Inhaltszusammenfassung:
Diese Arbeit befasst sich mit der Frage, wie Begriffe der Sterbehilfe in Deutschland und in Frankreich definiert werden, und wie diese die ethischen Debatten in den jeweiligen Ländern beeinflussen. Diese Positionierungen lassen sich durch eine Einordnung in die internationale medizinethische Debatte verdeutlichen. Dabei wird die Rolle der Terminologien in den jeweiligen Argumentationen erläutert.
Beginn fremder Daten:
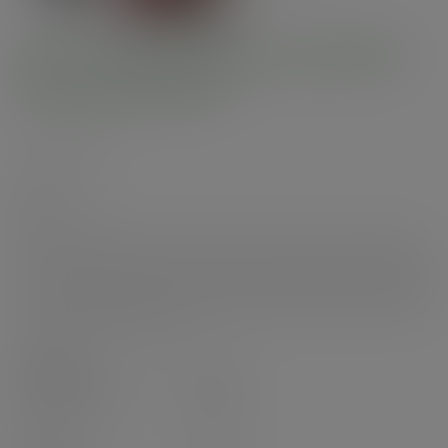
Pint to brim paper cup, UKCA
mark, 89-Series
SKU
:
PINTP1
In stock
UKCA-marked, paper pint to brim cup. Fits 89-Series lids. Perfect for
alcohol service and other chilled drinks. Made from sustainably-sourced
paper, lined with plant-based PLA. Sleek black with Vegware messaging in
white. Award-winning quality by Vegware, made from plants. Commercially
compostable where accepted.
Case
700
£137.02
exc. VAT
(£164.42
inc. VAT
)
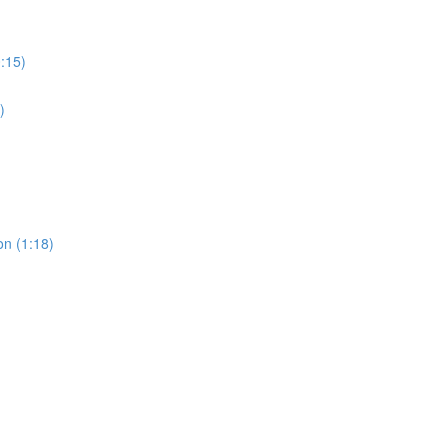
0:15)
)
on (1:18)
Der Hauptbefund dieser Arbeit fußt auf eine Analyse der Begriffe in den Stellungnahmen des französischen und deutschen Ethikrats sowie deren zugrundeliegenden Argumentationen. Veranschaulicht wird dieser Befund durch zwei Sterbehilfefälle in Deutschland und in Frankreich sowie deren mediale Rezeption.
Es wird gezeigt, dass (1) Beihilfe zum Suizid und Tötung auf Verlangen vom deutschen Ethikrat unterschiedlich definiert und ethisch anders gewertet werden - (2) dass die kategoriale Unterscheidung zwischen assistierter Suizid und Tötung vom französischen Ethikrat abgelehnt wird. Einerseits wird rechtlich kein Unterschied gemacht, da beide Formen als „Mord“ definiert werden. Andererseits wird die ethische Gleichstellung beider Handlungen durch den Begriff „suicide assisté“ erleichtert. Dadurch ist keine differenzierte Positionierung möglich. Zudem verdeutlicht die Analyse (3) unterschiedliche Auffassungen der Autonomie in Deutschland und in Frankreich. Das Verständnis dieser als individuelles Recht in der deutschen Debatte privilegiert Patienten-zentrierte Entscheidungen wohingegen Autonomie als Grundlage der Solidarität in der französischen Debatte Angehörigen und Arzt mehr Entscheidungsspielraum lässt. Es scheint, dass (4) diese Unterschiede gleichsam die öffentliche Debatte beeinflussen bzw. deren Darstellung in den öffentlichen Medien. Insbesondere fällt die Vermischung von Sterbehiflekategorien in der französischen Medienlandschaft auf, die möglicherweise zu einer Polarisierung der französischen Sterbehilfe-Debatte beiträgt während Sterbehilfeberichte in Deutschland durch einheitlichere Begriffe eine homogenere Rezeption erfahren.
Die Arbeit betont somit die Rolle ausgewählter Begriffe in der Sterbehilfe-Debatte und die Notwendigkeit eines gemeinsamen Definitionsversuchs in der Ausarbeitung eines internationalen Konsenses.